Unfortunately, the state he serves—New York—provides a prime example of why such an approach is doomed to failure. In 1973, then-governor Nelson Rockefeller pushed through a set of laws requiring dealers of coke and heroin be slapped with minimum sentences of 15 to life—or more. This meant that thousands of nonviolent criminals served longer terms than rapists, armed robbers, and even killers.
The laws did not end New York's drug problem, obviously. Less than a decade into their enforcement, in fact, NYC began experiencing one of America's top three crack epidemics (Los Angeles and Miami had the others), along with what became ground zero for the plague of HIV spread by intravenous coke and heroin use. New York also continues to have one of the largest concentrations of heroin users in the country, as it has pretty much since the drug was first introduced to the public en masse in 1898.
Meanwhile, the Rockefeller Laws were a catastrophe for the black and Latino communities. By 1992, the number of people incarcerated in New York state prisons had more than tripled, with the proportion of prisoners serving time for drug crimes rising from 11 percent to 35 percent by 1994. Despite minorities making up only about a third of the state's population, nearly 90 percent of those who served time under the laws during a period of peak enforcement were people of color.
It took more than three decades for lawmakers to admit their failure and repeal the statutes, starting in 2004. And there's no reason to believe that returning to lengthier sentences for dealing—whether it is labeled as such or as drug delivery leading to death—will be more helpful this time around.
In fact, the current epidemic presents deadlier challenges. As Bharara himself laments, heroin today is often mixed with substances like fentanyl that are far more dangerous in lower doses, making the risk of OD that much higher. By making those closest to an overdose less likely to seek help, these prosecutions could increase harm—not reduce it.
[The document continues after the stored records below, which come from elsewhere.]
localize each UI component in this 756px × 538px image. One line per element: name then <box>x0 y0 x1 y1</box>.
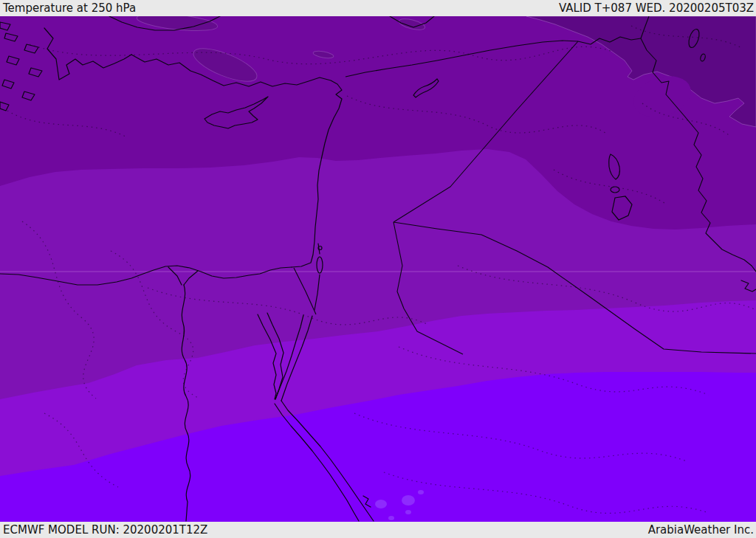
model-run-label: ECMWF MODEL RUN: 20200201T12Z <box>3 522 207 538</box>
valid-time-label: VALID T+087 WED. 20200205T03Z <box>559 0 754 16</box>
weather-map-app: Temperature at 250 hPa VALID T+087 WED. … <box>0 0 756 538</box>
footer-bar: ECMWF MODEL RUN: 20200201T12Z ArabiaWeat… <box>0 522 756 538</box>
brand-label: ArabiaWeather Inc. <box>648 522 754 538</box>
map-title: Temperature at 250 hPa <box>3 0 136 16</box>
temperature-map-svg <box>0 16 756 522</box>
header-bar: Temperature at 250 hPa VALID T+087 WED. … <box>0 0 756 16</box>
temperature-map-canvas <box>0 16 756 522</box>
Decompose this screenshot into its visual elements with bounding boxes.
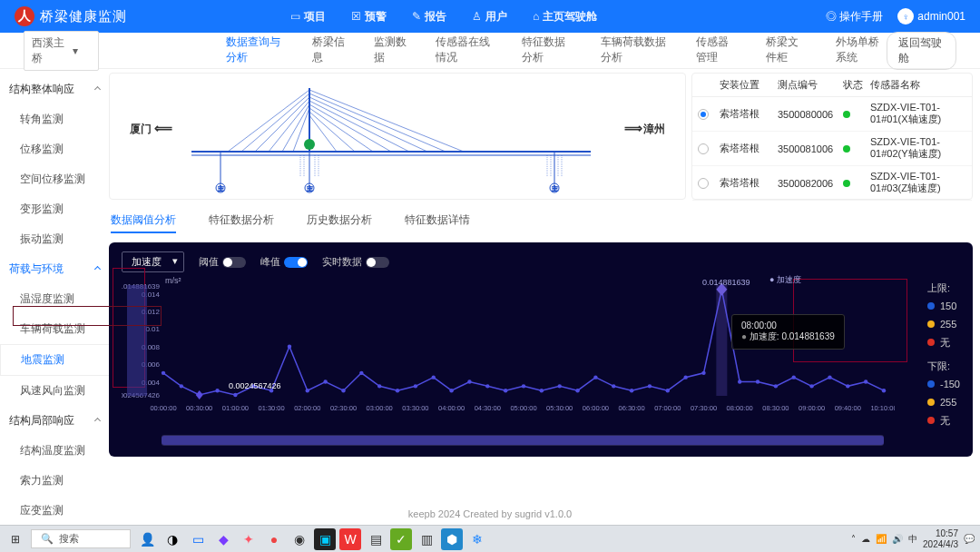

What this also means is that Bharara and prosecutors like him have set their nets to trawl for minnows, not sharks. After all, it's (usually) not kingpins who get high on their own supply or make the penny ante transactions in which drugs reach their final destination. And, by targeting retailers like "Taco" Delosangeles, who is Latino, and Terrence Johnson, who is black, they will continue racist disparities in enforcement, while failing to touch high-level sellers.
Moreover, while locking up a robber or rapist is virtually guaranteed to reduce the number of people on the street committing said crimes, locking up a drug dealer often just creates a job opportunity. A century of experience with prohibition tells us that law enforcement can't put a dent in these black markets.
If he's convicted, it will
cost $1.2 million simply to keep Delosangeles in state prison for 20 years. And if history and science are any guide, it won't prevent a single overdose. If, however, that money were to be spent on effective, evidence-based maintenance treatment, it could treat Delosangeles and two dozen other people dealing with drug problems for at least a decade, cutting their risk for death and for relapse at least in half and thereby actually shrinking demand.
Bharara's approach simply revives a proven failure. It's time for prosecutors in America to stop embracing drug strategies that have negative consequences and instead do what we know will save lives and reduce suffering.